第2話

 今日は十四歳の誕生日だ。

 ジャスティスが太陽みたいな明るい顔でケーキを焼いて、俺に黒いローブをくれた。

 ちょうど寒くなってきたところだし、フードをかぶれば額の傷を隠せる。石を投げられて残った傷なんだけど、割と目立つんだ。真っ白けな俺の前髪だけじゃちょっと限界を感じてたところだったんだ。

 毎年だけど、ジャスティスは何故か、一緒の誕生日なのに俺を祝う。

 俺は面倒くさいし、祝いたくないし、ほしくもない。けど、仕方がないからお祝いして、今年は包丁をプレゼントした。あいつは毎日料理してるし、ちょうどいいだろ? 使わないもんよりいい。本人も気に入ってた。

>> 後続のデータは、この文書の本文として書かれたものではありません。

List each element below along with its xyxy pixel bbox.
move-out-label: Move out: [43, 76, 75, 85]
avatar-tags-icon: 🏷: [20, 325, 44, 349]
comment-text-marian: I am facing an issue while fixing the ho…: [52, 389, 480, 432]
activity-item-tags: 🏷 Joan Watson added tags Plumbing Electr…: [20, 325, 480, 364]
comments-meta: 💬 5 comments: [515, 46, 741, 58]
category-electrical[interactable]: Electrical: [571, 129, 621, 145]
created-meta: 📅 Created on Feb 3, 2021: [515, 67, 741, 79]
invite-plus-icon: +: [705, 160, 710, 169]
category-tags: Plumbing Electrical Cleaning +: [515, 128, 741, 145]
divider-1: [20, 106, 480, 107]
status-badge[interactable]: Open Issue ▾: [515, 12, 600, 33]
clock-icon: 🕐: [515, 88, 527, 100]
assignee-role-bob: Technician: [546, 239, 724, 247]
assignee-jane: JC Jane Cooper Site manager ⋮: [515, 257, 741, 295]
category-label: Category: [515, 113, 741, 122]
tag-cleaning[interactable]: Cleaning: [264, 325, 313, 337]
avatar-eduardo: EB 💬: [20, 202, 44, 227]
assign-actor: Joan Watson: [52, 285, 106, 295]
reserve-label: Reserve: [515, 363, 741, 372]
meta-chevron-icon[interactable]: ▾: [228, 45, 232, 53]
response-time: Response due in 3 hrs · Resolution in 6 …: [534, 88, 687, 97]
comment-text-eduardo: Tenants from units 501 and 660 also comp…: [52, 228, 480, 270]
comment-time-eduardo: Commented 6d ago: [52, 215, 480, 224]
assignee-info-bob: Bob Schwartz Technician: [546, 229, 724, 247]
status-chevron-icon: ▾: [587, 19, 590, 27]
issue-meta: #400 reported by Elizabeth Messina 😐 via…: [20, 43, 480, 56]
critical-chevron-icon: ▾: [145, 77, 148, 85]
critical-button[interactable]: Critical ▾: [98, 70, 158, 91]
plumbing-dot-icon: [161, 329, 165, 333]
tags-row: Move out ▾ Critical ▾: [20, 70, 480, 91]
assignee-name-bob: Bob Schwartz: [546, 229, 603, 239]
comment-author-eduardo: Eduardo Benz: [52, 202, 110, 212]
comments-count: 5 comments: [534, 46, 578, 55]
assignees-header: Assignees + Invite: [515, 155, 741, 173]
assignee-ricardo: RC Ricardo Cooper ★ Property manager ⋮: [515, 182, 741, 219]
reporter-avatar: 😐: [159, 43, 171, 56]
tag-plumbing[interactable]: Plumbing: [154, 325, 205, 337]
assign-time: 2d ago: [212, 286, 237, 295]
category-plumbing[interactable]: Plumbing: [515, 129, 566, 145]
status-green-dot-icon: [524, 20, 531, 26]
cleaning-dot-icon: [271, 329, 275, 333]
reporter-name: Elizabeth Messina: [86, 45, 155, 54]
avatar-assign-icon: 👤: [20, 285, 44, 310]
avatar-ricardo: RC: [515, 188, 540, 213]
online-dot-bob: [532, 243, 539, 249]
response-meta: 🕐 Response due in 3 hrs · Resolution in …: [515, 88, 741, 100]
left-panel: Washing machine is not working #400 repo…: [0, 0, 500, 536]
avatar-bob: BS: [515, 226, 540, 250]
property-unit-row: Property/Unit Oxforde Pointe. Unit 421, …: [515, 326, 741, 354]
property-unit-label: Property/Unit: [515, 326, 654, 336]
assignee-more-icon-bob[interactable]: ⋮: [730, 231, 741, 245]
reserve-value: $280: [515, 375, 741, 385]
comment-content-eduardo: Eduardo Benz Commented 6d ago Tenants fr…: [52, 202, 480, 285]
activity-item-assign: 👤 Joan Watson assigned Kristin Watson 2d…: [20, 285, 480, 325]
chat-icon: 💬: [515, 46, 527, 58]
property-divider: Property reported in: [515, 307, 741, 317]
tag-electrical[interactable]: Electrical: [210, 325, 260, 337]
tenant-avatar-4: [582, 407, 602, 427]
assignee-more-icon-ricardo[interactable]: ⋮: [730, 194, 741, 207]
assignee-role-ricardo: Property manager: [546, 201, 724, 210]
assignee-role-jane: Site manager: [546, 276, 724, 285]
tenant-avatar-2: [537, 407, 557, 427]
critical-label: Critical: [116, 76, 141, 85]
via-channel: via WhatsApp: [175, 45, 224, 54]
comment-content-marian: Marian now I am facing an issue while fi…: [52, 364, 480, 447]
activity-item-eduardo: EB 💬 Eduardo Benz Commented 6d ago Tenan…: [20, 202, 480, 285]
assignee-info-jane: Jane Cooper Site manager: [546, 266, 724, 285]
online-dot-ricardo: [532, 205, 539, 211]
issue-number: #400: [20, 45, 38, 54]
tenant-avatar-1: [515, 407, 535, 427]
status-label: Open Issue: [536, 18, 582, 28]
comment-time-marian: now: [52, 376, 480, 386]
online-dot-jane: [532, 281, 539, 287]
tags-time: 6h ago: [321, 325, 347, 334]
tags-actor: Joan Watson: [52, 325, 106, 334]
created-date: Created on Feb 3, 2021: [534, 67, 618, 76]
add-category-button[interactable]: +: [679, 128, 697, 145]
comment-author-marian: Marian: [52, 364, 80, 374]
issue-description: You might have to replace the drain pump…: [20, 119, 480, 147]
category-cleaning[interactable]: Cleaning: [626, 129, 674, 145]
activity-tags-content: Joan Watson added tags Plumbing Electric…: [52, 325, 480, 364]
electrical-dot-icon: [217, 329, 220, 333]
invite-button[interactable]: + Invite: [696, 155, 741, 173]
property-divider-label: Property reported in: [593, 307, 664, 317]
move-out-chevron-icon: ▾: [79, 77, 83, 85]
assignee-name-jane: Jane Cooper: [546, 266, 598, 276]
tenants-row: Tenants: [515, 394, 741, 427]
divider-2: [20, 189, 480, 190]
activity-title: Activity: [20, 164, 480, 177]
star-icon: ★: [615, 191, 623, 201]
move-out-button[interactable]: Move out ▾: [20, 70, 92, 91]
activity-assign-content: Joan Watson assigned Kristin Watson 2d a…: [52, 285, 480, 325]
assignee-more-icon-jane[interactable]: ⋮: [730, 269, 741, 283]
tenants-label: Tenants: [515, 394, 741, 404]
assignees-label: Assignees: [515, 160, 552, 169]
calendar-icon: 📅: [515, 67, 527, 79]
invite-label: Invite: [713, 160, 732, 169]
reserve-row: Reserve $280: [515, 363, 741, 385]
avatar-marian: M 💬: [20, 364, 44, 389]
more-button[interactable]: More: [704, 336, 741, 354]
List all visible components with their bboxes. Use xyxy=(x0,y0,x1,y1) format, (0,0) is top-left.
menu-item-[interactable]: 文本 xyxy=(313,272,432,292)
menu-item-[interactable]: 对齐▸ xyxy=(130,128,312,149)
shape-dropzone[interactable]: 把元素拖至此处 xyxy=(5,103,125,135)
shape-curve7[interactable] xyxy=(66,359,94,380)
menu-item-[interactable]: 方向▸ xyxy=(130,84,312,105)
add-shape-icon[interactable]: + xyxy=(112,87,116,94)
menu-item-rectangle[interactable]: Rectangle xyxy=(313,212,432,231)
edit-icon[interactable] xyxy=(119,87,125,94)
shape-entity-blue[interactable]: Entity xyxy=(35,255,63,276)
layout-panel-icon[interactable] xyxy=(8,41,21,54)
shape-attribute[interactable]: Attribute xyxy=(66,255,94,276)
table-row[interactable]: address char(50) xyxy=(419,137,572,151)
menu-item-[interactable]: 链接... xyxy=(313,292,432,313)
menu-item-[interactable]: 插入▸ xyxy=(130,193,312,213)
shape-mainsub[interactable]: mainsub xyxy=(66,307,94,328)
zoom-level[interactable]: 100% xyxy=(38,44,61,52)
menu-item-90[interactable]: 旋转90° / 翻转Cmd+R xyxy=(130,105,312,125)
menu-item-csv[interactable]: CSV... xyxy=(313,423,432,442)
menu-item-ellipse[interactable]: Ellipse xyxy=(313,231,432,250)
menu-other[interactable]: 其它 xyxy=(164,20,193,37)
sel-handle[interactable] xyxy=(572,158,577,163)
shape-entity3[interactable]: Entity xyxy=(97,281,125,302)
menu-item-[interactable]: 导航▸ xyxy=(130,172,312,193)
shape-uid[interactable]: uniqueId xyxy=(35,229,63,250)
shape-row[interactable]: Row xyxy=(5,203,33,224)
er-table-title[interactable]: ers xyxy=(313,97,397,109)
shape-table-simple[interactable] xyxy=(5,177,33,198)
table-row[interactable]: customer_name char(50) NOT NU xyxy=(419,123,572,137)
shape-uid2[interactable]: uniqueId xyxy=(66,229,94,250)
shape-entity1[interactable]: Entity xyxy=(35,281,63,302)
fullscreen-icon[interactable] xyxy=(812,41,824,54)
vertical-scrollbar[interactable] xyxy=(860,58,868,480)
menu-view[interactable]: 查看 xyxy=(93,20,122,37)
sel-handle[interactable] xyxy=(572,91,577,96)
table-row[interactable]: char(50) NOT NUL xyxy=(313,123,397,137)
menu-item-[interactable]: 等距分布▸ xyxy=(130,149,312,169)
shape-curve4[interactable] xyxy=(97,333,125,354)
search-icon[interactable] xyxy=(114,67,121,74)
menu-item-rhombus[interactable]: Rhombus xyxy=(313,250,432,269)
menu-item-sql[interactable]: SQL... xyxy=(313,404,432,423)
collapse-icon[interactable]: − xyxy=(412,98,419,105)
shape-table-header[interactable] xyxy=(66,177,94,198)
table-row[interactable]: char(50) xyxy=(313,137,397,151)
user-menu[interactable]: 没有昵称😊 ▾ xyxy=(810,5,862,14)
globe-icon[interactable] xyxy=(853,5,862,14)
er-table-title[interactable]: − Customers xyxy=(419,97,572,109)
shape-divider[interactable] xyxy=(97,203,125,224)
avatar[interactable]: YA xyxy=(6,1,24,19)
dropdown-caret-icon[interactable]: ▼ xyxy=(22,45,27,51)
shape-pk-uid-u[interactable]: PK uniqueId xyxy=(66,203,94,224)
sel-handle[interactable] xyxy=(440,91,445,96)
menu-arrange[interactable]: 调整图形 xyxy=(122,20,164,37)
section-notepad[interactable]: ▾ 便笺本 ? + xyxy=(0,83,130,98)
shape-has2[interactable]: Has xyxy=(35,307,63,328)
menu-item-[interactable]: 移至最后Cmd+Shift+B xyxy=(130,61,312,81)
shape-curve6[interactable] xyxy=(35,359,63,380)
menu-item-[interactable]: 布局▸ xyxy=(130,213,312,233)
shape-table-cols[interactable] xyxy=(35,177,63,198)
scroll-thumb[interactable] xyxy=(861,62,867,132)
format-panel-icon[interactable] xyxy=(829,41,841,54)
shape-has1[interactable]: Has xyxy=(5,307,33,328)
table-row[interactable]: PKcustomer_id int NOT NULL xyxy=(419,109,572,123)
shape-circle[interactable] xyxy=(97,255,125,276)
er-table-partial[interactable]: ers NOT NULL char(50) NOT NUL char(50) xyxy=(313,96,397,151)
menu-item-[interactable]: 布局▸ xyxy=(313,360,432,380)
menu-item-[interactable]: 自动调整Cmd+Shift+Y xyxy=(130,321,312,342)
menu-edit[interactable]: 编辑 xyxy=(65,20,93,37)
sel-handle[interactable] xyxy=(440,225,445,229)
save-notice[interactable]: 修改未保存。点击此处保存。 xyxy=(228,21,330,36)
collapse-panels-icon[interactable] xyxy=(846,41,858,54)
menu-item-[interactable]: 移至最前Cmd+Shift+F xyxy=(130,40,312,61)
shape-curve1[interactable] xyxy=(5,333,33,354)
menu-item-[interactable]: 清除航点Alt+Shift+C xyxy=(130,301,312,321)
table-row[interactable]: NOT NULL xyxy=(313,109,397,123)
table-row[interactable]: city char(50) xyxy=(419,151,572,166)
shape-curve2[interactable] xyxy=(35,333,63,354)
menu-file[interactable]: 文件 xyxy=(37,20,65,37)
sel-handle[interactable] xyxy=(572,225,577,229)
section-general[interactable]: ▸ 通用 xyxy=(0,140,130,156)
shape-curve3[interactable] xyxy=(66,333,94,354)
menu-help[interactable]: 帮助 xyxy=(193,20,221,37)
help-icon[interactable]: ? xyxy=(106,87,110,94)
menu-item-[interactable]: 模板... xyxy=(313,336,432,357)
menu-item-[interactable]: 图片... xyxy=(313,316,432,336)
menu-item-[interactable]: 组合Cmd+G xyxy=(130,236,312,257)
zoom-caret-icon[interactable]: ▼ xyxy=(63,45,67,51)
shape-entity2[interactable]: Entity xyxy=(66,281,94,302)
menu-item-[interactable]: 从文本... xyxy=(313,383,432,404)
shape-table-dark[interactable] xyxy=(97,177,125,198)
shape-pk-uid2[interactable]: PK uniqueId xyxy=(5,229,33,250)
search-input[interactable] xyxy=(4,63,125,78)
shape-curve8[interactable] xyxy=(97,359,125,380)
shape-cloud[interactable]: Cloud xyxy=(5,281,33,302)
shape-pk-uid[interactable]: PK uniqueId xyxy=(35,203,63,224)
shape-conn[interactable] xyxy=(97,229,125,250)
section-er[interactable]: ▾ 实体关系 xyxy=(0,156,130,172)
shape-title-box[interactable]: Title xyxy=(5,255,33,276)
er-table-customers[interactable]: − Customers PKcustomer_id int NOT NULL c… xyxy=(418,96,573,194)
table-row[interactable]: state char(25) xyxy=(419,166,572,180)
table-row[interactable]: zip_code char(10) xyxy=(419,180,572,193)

 俺はジャスティスの作ったタンドリーチキンをかじっていた。少しスパイスのきいた肉を頬張ってると、ここ最近の嫌なことなんかは忘れてられる。ちょっと高いんだろう、鶏肉は柔らかくてすごく美味しい。

 ジャスティスはプレゼントの包丁を早速使って、イチゴのショートケーキを切り分けている。いつもの事だけど、器用な奴。ケーキ屋にでもなればいいのに。きれいな飾りみたいに、クリームを乗せるんだから。

 二人で四人掛けのテーブルを囲むのはいつもの事だけど、ここを埋め尽くす程の料理なんて久しぶりだ。めったにこんなに豪華な料理、ジャスティスは作ってくれない。

 ふいに、カチャンと音がして、俺は顔を上げた。

 斜め前のババアの部屋のドアが何日かぶりに開いたからだ。

 ババアは見た事もない、黒のインクみたいな液体のたっぷり入った注射器を二つ持っていた。どう見たって普通のサイズじゃない事くらいは分かる大きさだ。だって両手で持ってもはみ出るくらいのもんだから。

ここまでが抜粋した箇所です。